The mean (SE) Hb-CO concentrations in patients with bronchial asthma during exacerbations (n=24, 1.05 (0.05)%), with pneumonia at the onset of illness (n=52, 1.08 (0.06)%), and with IPF (n=21, 1.03 (0.09)%) were significantly higher than those in control subjects (n=34, 0.60 (0.07)%) (mean difference 0.45% (95% confidence interval (CI) 0.23 to 0.67), p<0.01 in patients with bronchial asthma, mean difference 0.48% (95% CI 0.35 to 0.60), p<0.0001 in patients with pneumonia, and mean difference 0.43% (95% CI 0.26 to 0.61) p<0.001 in patients with IPF). In 20 patients with bronchial asthma the Hb-CO concentration decreased after 3 weeks of treatment with oral glucocorticoids (p<0.001). In 20 patients with pneumonia the Hb-CO concentration had decreased after 3 weeks when patients showed evidence of clinical improvement (p<0.001). The values of C-reactive protein (CRP), an acute phase protein, correlated with Hb-CO concentrations in patients with pneumonia (r=0.74, p<0.0001) and in those with IPF (r=0.46, p<0.01). In patients with bronchial asthma changes in Hb-CO concentrations were significantly correlated with those in forced expiratory volume in 1 second (FEV(1)) after 3 weeks (r=0.67, p<0.01). Exhaled carbon monoxide (CO) concentrations were correlated with Hb-CO concentrations (n=33, r=0.80, p<0.0001).
Hb-CO concentrations are increased in inflammatory pulmonary diseases including bronchial asthma, pneumonia, and IPF. Measurement of arterial Hb-CO may be a useful means of monitoring pulmonary inflammation.
据报道,呼出一氧化碳在炎症性肺部疾病中会升高,且与血液中碳氧血红蛋白(Hb-CO)浓度相关。本研究旨在确定炎症性肺部疾病患者的动脉血Hb-CO是否升高。
用分光光度计测量了34名正常对照者、24名支气管哮喘患者、52名肺炎患者和21名特发性肺纤维化(IPF)患者的动脉血Hb-CO浓度。

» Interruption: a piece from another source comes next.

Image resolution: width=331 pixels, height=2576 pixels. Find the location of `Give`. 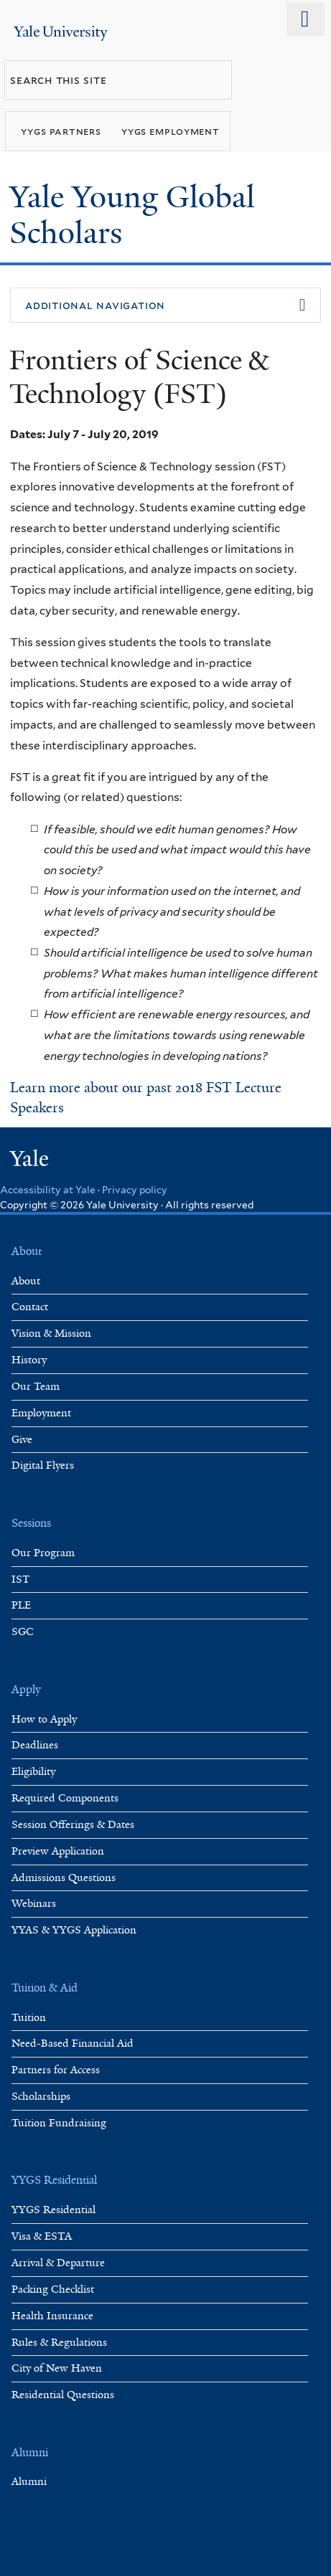

Give is located at coordinates (21, 1439).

支气管哮喘急性加重期患者(n=24,1.05(0.05)%)、肺炎发病初期患者(n=52,1.08(0.06)%)和IPF患者(n=21,1.03(0.09)%)的平均(SE)Hb-CO浓度显著高于对照者(n=34,0.60(0.07)%)(支气管哮喘患者平均差异0.45%(95%置信区间(CI)0.23至0.67),p<0.01;肺炎患者平均差异0.48%(95%CI 0.35至0.60),p<0.0001;IPF患者平均差异0.43%(95%CI 0.26至0.61),p<0.001)。20名支气管哮喘患者经口服糖皮质激素治疗3周后,Hb-CO浓度降低(p<0.001)。20名肺炎患者在病程3周且有临床改善迹象时,Hb-CO浓度降低(p<0.001)。急性期蛋白C反应蛋白(CRP)的值与肺炎患者(r=0.74,p<0.0001)和IPF患者(r=0.46,p<0.01)的Hb-CO浓度相关。在支气管哮喘患者中,3周后Hb-CO浓度变化与一秒用力呼气量(FEV₁)变化显著相关(r=0.67,p<0.01)。呼出一氧化碳(CO)浓度与Hb-CO浓度相关(n=33,r=0.80,p<0.0001)。
在包括支气管哮喘、肺炎和IPF在内的炎症性肺部疾病中,Hb-CO浓度升高。测量动脉血Hb-CO可能是监测肺部炎症的一种有用方法。